Она принадлежала к удивительной, сейчас уже почти вымершей категории людей, одаренных способностью к состраданию, верой в справедливость, страстным желанием делать добро. Однако она полагала эти добродетели не общечеловеческими, а чисто коммунистическими, воспитанными советской властью. В юности это заблуждение объяснялось и усугублялось ее редкой наивностью и доверчивостью. Она свято верила в приторную гуманистическую ложь, которой любимое Отечество прикрывало свои злодейства, и некому было открыть ей глаза на правду, о которой не сообщали в газетах и по радио, которой не было места в комсомольских проповедях и лекциях по научному коммунизму. Ее родители были настолько парализованы страхом, что не только с детьми или друг с другом, но даже с самими собой не решились бы обсуждать вопросы, за которые легко можно было в те годы поплатиться свободой и жизнью.
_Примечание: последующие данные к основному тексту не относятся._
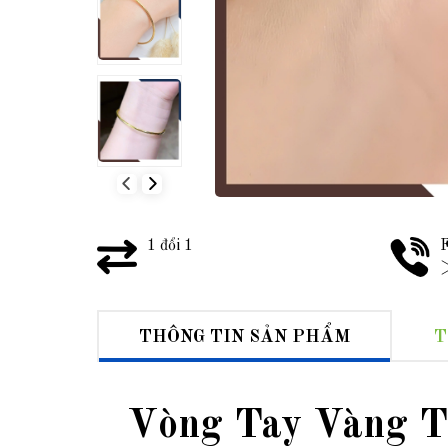
1 đổi 1
F
>
THÔNG TIN SẢN PHẨM
T
Vòng Tay Vàng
Мама родителей любила, но отчасти презирала, считая, выражаясь словами советского классика, «мещанами», «варварами» и даже слегка «врагами», неспособными подняться над низменной суетой и понять высоких устремлений ее души. В двадцать лет модель мира представлялась ей предельно простой. Как некая не требующая доказательств объективная реальность, в мире существовала справедливость, в этом не могло быть сомнения. Нищета, разруха, голод – следствие войны и происков врагов, это тоже было ясно. Немного смущало то, что любовь к товарищу Сталину как бы превышает рамки разумного. Так что вместе с подругой, чей отец бесследно исчез незадолго до ее рождения, они даже написали письмо в «Правду», пытаясь усовестить редакцию, забывшую о чувстве меры. Смысл его сводился к тому, что смешно-де продолжать печатать поздравления с семидесятилетием любимого вождя, когда тому уже стукнуло семьдесят два года. К счастью, письмо так и не было отправлено, а подружкина мать, обнаружив его, так кричала и даже била юных правдолюбиц, что им пришлось смириться и притихнуть.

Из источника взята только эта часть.